Now, the shot was set up with "render settings" of an aspect ratio of 5:3, which is the same as Super 16mm. So it looks like a frame out of a movie. The hardest thing was resizing the part of the image I wanted to use, to wind up with the right aspect ratio. I did 2500x1500 pixels ... which is 5:3, if you figure you're dividing both side by 500.

Then came the fun part: the lights. This one was done with three lights -- a dim "distant light," which represents the general backwash of light from the world, then two spotlights -- yep, a blue one and a green one, set to left and right of the character. Then I told DAZ to render at 1200 pixels wide, so the image is big enough to see the character's face.

Here's what he looks like from a slightly different angle, before the backdrop and lights were set up:

So there you go ... mix'n'match costumes and props.

I like this hairstyle, too. It's Mario's Hair, and it looks pretty good on most faces ... not the real psychopaths, though. When you start to design evil villains, curly hair just doesn't seem to look right. But that's not the fault of the Mario's Hair! It actually looks good on the female models too.

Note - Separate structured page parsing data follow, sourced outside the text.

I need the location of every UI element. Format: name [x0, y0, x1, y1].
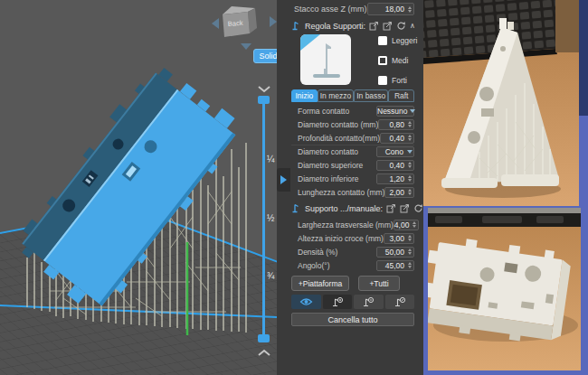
import-settings-icon[interactable]	[369, 21, 379, 31]
import-settings-icon[interactable]	[386, 203, 396, 213]
photo-printed-part-with-supports	[423, 0, 588, 206]
diametro-contatto-input[interactable]: 0,80	[378, 119, 414, 130]
tab-raft[interactable]: Raft	[388, 89, 414, 102]
layer-slider-handle-bottom[interactable]	[258, 334, 270, 342]
export-settings-icon[interactable]	[400, 203, 410, 213]
spinner-icon[interactable]	[406, 262, 413, 268]
lunghezza-contatto-input[interactable]: 2,00	[384, 187, 414, 198]
field-row: Larghezza trasversale (mm) 4,00	[291, 218, 414, 231]
build-scene[interactable]	[0, 0, 277, 375]
manual-section-title: Supporto .../manuale:	[305, 204, 383, 213]
diametro-superiore-input[interactable]: 0,40	[376, 160, 414, 171]
panel-collapse-button[interactable]	[277, 168, 290, 192]
field-row: Lunghezza contatto (mm) 2,00	[291, 185, 414, 199]
collapse-section-icon[interactable]: ∧	[410, 22, 415, 30]
diametro-inferiore-input[interactable]: 1,20	[376, 173, 414, 184]
support-icon	[291, 203, 301, 213]
spinner-icon[interactable]	[406, 162, 413, 168]
checkbox-leggeri[interactable]	[378, 36, 387, 45]
add-support-actions: +Piattaforma +Tutti	[291, 276, 414, 291]
weight-option-strong[interactable]: Forti	[378, 76, 417, 85]
supports-section-header: Regola Supporti: ∧	[291, 18, 414, 33]
weight-option-medium[interactable]: Medi	[378, 56, 417, 65]
add-support-tool-button[interactable]	[323, 295, 353, 309]
spinner-icon[interactable]	[406, 175, 413, 182]
layer-slider-track[interactable]	[262, 103, 265, 338]
support-section-tabs: Inizio In mezzo In basso Raft	[291, 89, 414, 102]
diametro-contatto-select[interactable]: Cono	[376, 146, 414, 157]
field-row: Altezza inizio croce (mm) 3,00	[291, 231, 414, 245]
angolo-input[interactable]: 45,00	[376, 260, 414, 271]
tab-in-basso[interactable]: In basso	[354, 89, 388, 102]
slider-label-half: ½	[267, 213, 274, 223]
reset-settings-icon[interactable]	[413, 203, 423, 213]
checkbox-medi[interactable]	[378, 56, 387, 65]
support-icon	[291, 21, 301, 31]
support-settings-panel: Stacco asse Z (mm) 18,00 Regola Supporti…	[277, 0, 423, 375]
remove-support-icon	[362, 296, 375, 308]
slider-chevron-up-icon[interactable]	[257, 349, 271, 357]
nav-cube[interactable]: Back	[206, 0, 277, 54]
manual-section-header: Supporto .../manuale: ∧	[291, 201, 414, 216]
rotate-left-arrow-icon	[212, 18, 219, 29]
export-settings-icon[interactable]	[383, 21, 393, 31]
slider-label-quarter: ¼	[267, 155, 274, 164]
eye-icon	[299, 297, 313, 306]
field-row: Diametro inferiore 1,20	[291, 172, 414, 185]
reset-settings-icon[interactable]	[396, 21, 406, 31]
spinner-icon[interactable]	[406, 135, 413, 141]
support-tools	[291, 295, 414, 309]
delete-support-icon	[394, 296, 406, 308]
add-all-supports-button[interactable]: +Tutti	[358, 276, 400, 291]
altezza-inizio-croce-input[interactable]: 3,00	[384, 233, 414, 244]
view-mode-button[interactable]: Solido	[253, 49, 277, 63]
profondita-contatto-input[interactable]: 0,40	[380, 133, 414, 144]
reference-photos	[423, 0, 588, 375]
field-row: Diametro superiore 0,40	[291, 158, 414, 172]
contact-fields: Forma contatto Nessuno Diametro contatto…	[291, 104, 414, 199]
chevron-down-icon	[405, 150, 413, 154]
weight-option-light[interactable]: Leggeri	[378, 36, 417, 45]
edit-support-tool-button[interactable]	[354, 295, 384, 309]
chevron-down-icon	[410, 109, 415, 113]
field-row: Profondità contatto(mm) 0,40	[291, 131, 414, 145]
rotate-right-arrow-icon	[270, 16, 277, 27]
support-type-body: Leggeri Medi Forti	[291, 34, 414, 89]
supports-section-title: Regola Supporti:	[305, 22, 365, 31]
manual-fields: Larghezza trasversale (mm) 4,00 Altezza …	[291, 218, 414, 272]
spinner-icon[interactable]	[406, 248, 413, 255]
z-detach-label: Stacco asse Z (mm)	[291, 5, 367, 14]
delete-support-tool-button[interactable]	[385, 295, 415, 309]
nav-cube-face-label: Back	[228, 19, 244, 28]
slicer-app: Back Solido ¼ ½ ¾ Stacco asse Z (mm) 18,…	[0, 0, 588, 375]
slider-chevron-down-icon[interactable]	[257, 85, 271, 93]
add-support-icon	[331, 296, 344, 308]
keyboard-in-photo	[423, 0, 561, 58]
photo-printed-part-flat	[428, 208, 581, 370]
rotate-down-arrow-icon	[241, 43, 251, 50]
spinner-icon[interactable]	[406, 235, 413, 241]
larghezza-trasversale-input[interactable]: 4,00	[394, 220, 420, 230]
spinner-icon[interactable]	[406, 121, 413, 127]
densita-input[interactable]: 50,00	[376, 247, 414, 258]
clear-all-supports-button[interactable]: Cancella tutto	[291, 313, 414, 326]
tab-in-mezzo[interactable]: In mezzo	[318, 89, 355, 102]
forma-contatto-select[interactable]: Nessuno	[376, 106, 414, 117]
spinner-icon[interactable]	[411, 221, 418, 228]
field-row: Densità (%) 50,00	[291, 245, 414, 258]
support-preview-thumbnail	[300, 34, 351, 85]
field-row: Angolo(°) 45,00	[291, 258, 414, 272]
z-detach-input[interactable]: 18,00	[367, 3, 414, 15]
spinner-icon[interactable]	[406, 6, 413, 13]
field-row: Diametro contatto (mm) 0,80	[291, 117, 414, 131]
slider-label-three-quarter: ¾	[267, 271, 274, 281]
tab-inizio[interactable]: Inizio	[291, 89, 318, 102]
layer-slider-handle-top[interactable]	[258, 96, 270, 104]
spinner-icon[interactable]	[406, 189, 413, 195]
z-detach-row: Stacco asse Z (mm) 18,00	[291, 2, 414, 16]
viewport-3d[interactable]: Back Solido ¼ ½ ¾	[0, 0, 277, 375]
field-row: Diametro contatto Cono	[291, 145, 414, 158]
add-platform-supports-button[interactable]: +Piattaforma	[291, 276, 349, 291]
toggle-supports-visibility-button[interactable]	[291, 295, 321, 309]
checkbox-forti[interactable]	[378, 76, 387, 85]
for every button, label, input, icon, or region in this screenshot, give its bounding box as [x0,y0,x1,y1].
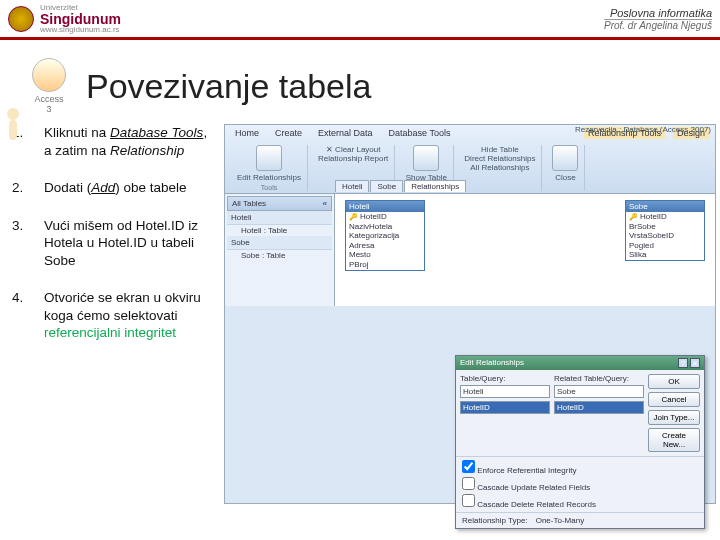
ribbon-group-tools: Edit Relationships Tools [231,145,308,191]
dialog-help-icon[interactable]: ? [678,358,688,368]
ribbon-group-close: Close [546,145,585,191]
access-ring-icon [32,58,66,92]
join-type-button[interactable]: Join Type... [648,410,700,425]
relationships-canvas[interactable]: Hoteli Sobe Relationships Hoteli HotelID… [335,194,715,306]
ok-button[interactable]: OK [648,374,700,389]
window-title: Rezervacija : Database (Access 2007) [575,125,711,134]
logo-singidunum: Singidunum [40,12,121,26]
nav-group-sobe[interactable]: Sobe [227,236,332,250]
nav-header[interactable]: All Tables [232,199,266,208]
step-1: 1. Kliknuti na Database Tools, a zatim n… [12,124,218,159]
logo-badge-icon [8,6,34,32]
relationship-type-label: Relationship Type: [462,516,528,525]
slide-title: Povezivanje tabela [86,67,371,106]
table-box-sobe[interactable]: Sobe HotelID BrSobe VrstaSobeID Pogled S… [625,200,705,261]
logo: Univerzitet Singidunum www.singidunum.ac… [8,4,121,34]
edit-relationships-button[interactable] [256,145,282,171]
cancel-button[interactable]: Cancel [648,392,700,407]
nav-item-hoteli-table[interactable]: Hoteli : Table [227,225,332,236]
doc-tab-hoteli[interactable]: Hoteli [335,180,369,192]
right-field-select[interactable]: HotelID [554,401,644,414]
dialog-title: Edit Relationships [460,358,524,368]
doc-tab-sobe[interactable]: Sobe [370,180,403,192]
check-cascade-update[interactable]: Cascade Update Related Fields [462,476,698,493]
direct-relationships-button[interactable]: Direct Relationships [464,154,535,163]
check-referential-integrity[interactable]: Enforce Referential Integrity [462,459,698,476]
relationship-type-value: One-To-Many [536,516,584,525]
ribbon: Home Create External Data Database Tools… [225,125,715,194]
slide-header: Univerzitet Singidunum www.singidunum.ac… [0,0,720,40]
tab-external-data[interactable]: External Data [314,127,377,139]
nav-item-sobe-table[interactable]: Sobe : Table [227,250,332,261]
left-table-select[interactable]: Hoteli [460,385,550,398]
hide-table-button[interactable]: Hide Table [464,145,535,154]
all-relationships-button[interactable]: All Relationships [464,163,535,172]
logo-url: www.singidunum.ac.rs [40,26,121,34]
nav-collapse-icon[interactable]: « [323,199,327,208]
right-table-select[interactable]: Sobe [554,385,644,398]
create-new-button[interactable]: Create New... [648,428,700,452]
right-table-label: Related Table/Query: [554,374,644,383]
relationship-report-button[interactable]: Relationship Report [318,154,388,163]
doc-tab-relationships[interactable]: Relationships [404,180,466,192]
clear-layout-button[interactable]: ✕ Clear Layout [318,145,388,154]
left-table-label: Table/Query: [460,374,550,383]
access-screenshot: Rezervacija : Database (Access 2007) Hom… [224,124,716,504]
step-4: 4. Otvoriće se ekran u okviru koga ćemo … [12,289,218,342]
step-2: 2. Dodati (Add) obe tabele [12,179,218,197]
table-box-hoteli[interactable]: Hoteli HotelID NazivHotela Kategorizacij… [345,200,425,271]
tab-create[interactable]: Create [271,127,306,139]
show-table-button[interactable] [413,145,439,171]
tab-database-tools[interactable]: Database Tools [385,127,455,139]
ribbon-group-relationships-items: Hide Table Direct Relationships All Rela… [458,145,542,191]
mascot-icon [2,108,24,148]
dialog-close-icon[interactable]: ✕ [690,358,700,368]
course-name: Poslovna informatika [604,7,712,19]
close-button[interactable] [552,145,578,171]
tab-home[interactable]: Home [231,127,263,139]
title-row: Access 3 Povezivanje tabela [0,40,720,124]
access-icon: Access 3 [24,58,74,114]
steps-list: 1. Kliknuti na Database Tools, a zatim n… [12,124,218,504]
navigation-pane: All Tables « Hoteli Hoteli : Table Sobe … [225,194,335,306]
check-cascade-delete[interactable]: Cascade Delete Related Records [462,493,698,510]
professor-name: Prof. dr Angelina Njeguš [604,19,712,31]
nav-group-hoteli[interactable]: Hoteli [227,211,332,225]
left-field-select[interactable]: HotelID [460,401,550,414]
step-3: 3. Vući mišem od Hotel.ID iz Hotela u Ho… [12,217,218,270]
edit-relationships-dialog: Edit Relationships ? ✕ Table/Query: Hote… [455,355,705,529]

Not that I've worked much with the female models ... and one more time I'll tell why: because everyone is done pictures of women and girls! Even the female digital artists are doing females. And when males are depicted, they're cartooned or deformed or freaky. There's a huge space to be filled, and I'm plugging the gap, one render at a time. So if it's female characters and digitals you want ... you don't have far to look, but you won't find very many of them on this blog, sorry. This blog is about beautiful guys.